If you were able to reason about   foo->bar()  in the first snippet without 
having the type explicitly written, why would the human reader need to see the 
type explicitly written in the second siuppet?

> Both alternatives help to reduce that load:
> 
> - immediate consumption of the temporary makes it explicit that the item is
>   used exactly once and provides the consumer as additional context, helping
> judging whether the use is ok,
> 
> - using a separate line with a real type provides a stepping stone by
>   giving additional information about the intermediate item *to the
>   human reader*, helping him to split the task of verifying that
>   'the right thing is produced and consumed' into smaller subtasks.

There might be cases where the type name is an important information and in 
that case we should put it of course.  But in many case it is not.
In the given example, 'bar' is only used locally.
What might be more interesting is a decent variable name. 
Yet, it is frequent to see non-descriptive names for such localy used 
variable. That's because this information is obvious and redundant.

> > > I really dislike hiding types behind a generic keyword.
> > 
> > Because the type is redundent
> 
> It might be redundant for the compiler, but it is not for human
> readers of the code.


Another example:

   fazCount++; // Increment the fazCount by one.
   name.remove(' '); // Remove all the spaces from the name.

Following your argument, the comments makes the code more readable? The human 
reader might not know what remove() does? Then such comments should be 
mandatory? In practice, someone familiar with the code base will know what 
Foo::bar() returns.

> > and it's one reason less to make errors:
> > Using 'int' instead of 'quint64' or 'size_t', or QString instead of
> > QByteArray is way to frequent. (and the compiler won't complain)
> 
> ["QString instead of QByteArray" does not happen with proper
> QT_NO__CAST_*_ASCII settings.  Not to mention the cases where mindless
> replacement of explicit types by 'auto' doesn't produce identical results.]

The point is: it is just another oportunity to make mistakes.

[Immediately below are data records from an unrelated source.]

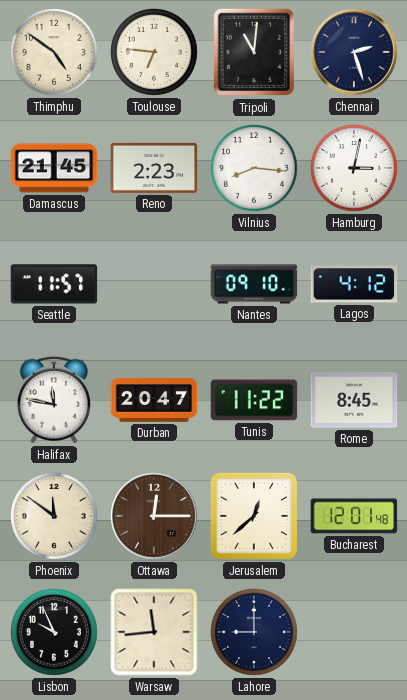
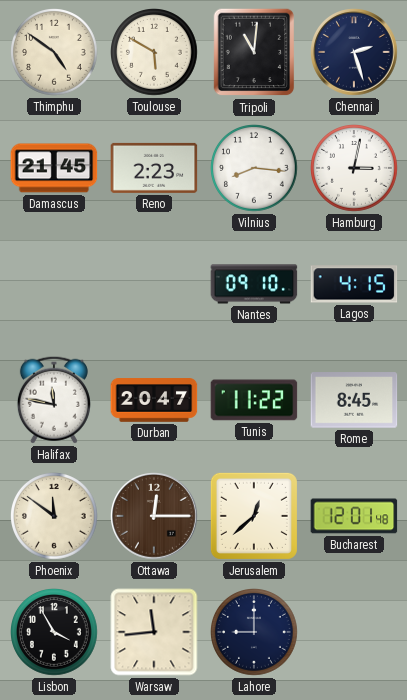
Toulouse: 6:46 -> 5:50
Seattle: 11:57 -> none
Lagos: 4:12 -> 4:15
Lisbon: 9:56 -> 3:55
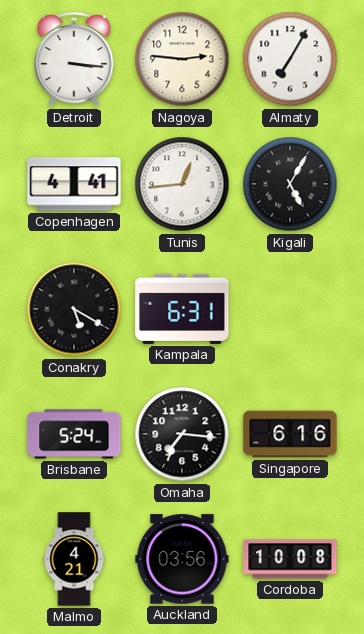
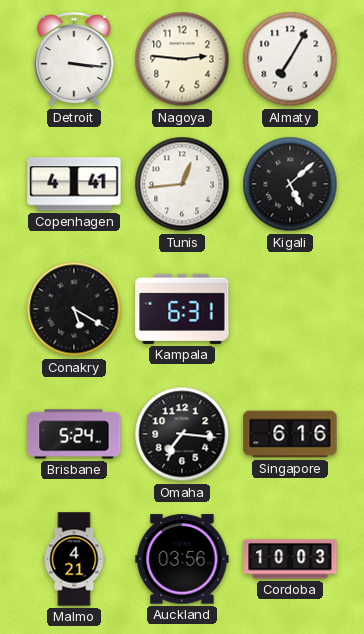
Kigali: 5:05 -> 5:08
Cordoba: 10:08 -> 10:03
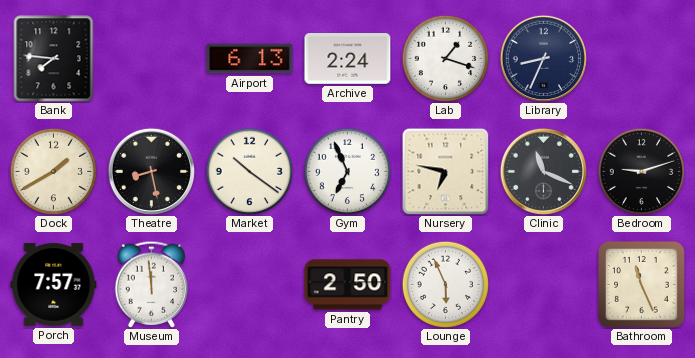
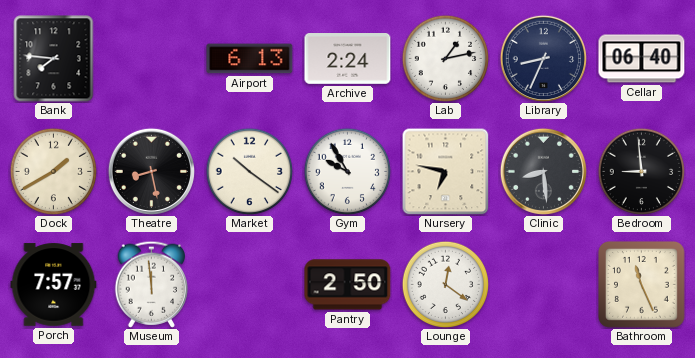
Lab: 1:18 -> 1:13
Cellar: none -> 06:40
Gym: 6:56 -> 9:55
Clinic: 11:19 -> 8:29
Bedroom: 9:12 -> 8:59
Lounge: 5:56 -> 12:21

> > It is also refactoring-proof.  Because you might want to change the name
> > of the type from "FazManager" to "FazHolder", and then you need to touch
> > less code in your refactoring
> 
> Code is typically read more often than changed. Targeting at making
> specific refactorings easier is optimizing the wrong utility function.

I'm claiming that auto often does not harm readability.
Given that, optimizing to make refactoring easier will allow the code base to 
evolve and to stay readable when things are changing



Just to be clear. I'm not advocating to use auto everywhere. I'm just saying 
that the coding style is currently too strict by forbiding auto in most cases.